= Free induction decay =

Resonance signal

Free induction decay (FID) nuclear magnetic resonance signal seen from a well shimmed sample

In Fourier transform nuclear magnetic resonance spectroscopy, free induction decay (FID) is the observable nuclear magnetic resonance (NMR) signal generated by non-equilibrium nuclear spin magnetization precessing about the magnetic field (conventionally along z). This non-equilibrium magnetization can be created generally by applying a pulse of radio-frequency close to the Larmor frequency of the nuclear spins.

If the magnetization vector has a non-zero component in the XY plane, then the precessing magnetisation will induce a corresponding oscillating voltage in a detection coil surrounding the sample. This time-domain signal (a sinusoid) is typically digitised and then Fourier transformed in order to obtain a frequency spectrum of the NMR signal i.e. the NMR spectrum.

The duration of the NMR signal is ultimately limited by T_{2} relaxation, but mutual interference of the different NMR frequencies present also causes the signal to be damped more quickly. When NMR frequencies are well-resolved, as is typically the case in the NMR of samples in solution, the overall decay of the FID is relaxation-limited and the FID is approximately exponential (with the time constant T_{2} changed, indicated by T_{2}^{*}). FID durations will then be of the order of seconds for nuclei such as ^{1}H.

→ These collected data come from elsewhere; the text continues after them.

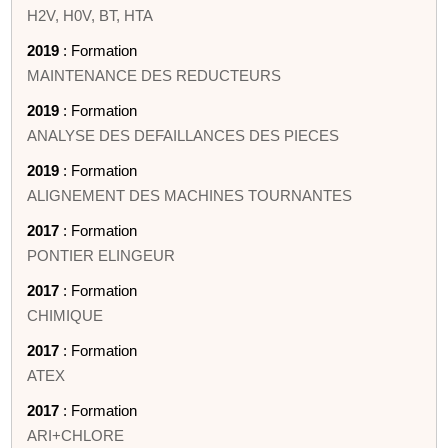
H2V, H0V, BT, HTA
2019
: Formation
MAINTENANCE DES REDUCTEURS
2019
: Formation
ANALYSE DES DEFAILLANCES DES PIECES
2019
: Formation
ALIGNEMENT DES MACHINES TOURNANTES
2017
: Formation
PONTIER ELINGEUR
2017
: Formation
CHIMIQUE
2017
: Formation
ATEX
2017
: Formation
ARI+CHLORE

Particularly if a limited number of frequency components are present, the FID may be analysed directly for quantitative determinations of physical properties, such as hydrogen content in aviation fuel, solid and liquid ratio in dairy products (time-domain NMR).

FID has also been observed in the optical region. Instead of nuclear spins, optical FID is caused by electric dipole radiation caused by an oscillating dipole moment.

Advances in the development of quantum-scale sensors, particularly NV centres, have enabled the observation of the FID of single nuclei. When measuring the precession of a single nucleus, quantum mechanical measurement back action has to be considered. In this special case, also the measurement itself contributes to the decay as predicted by quantum mechanics.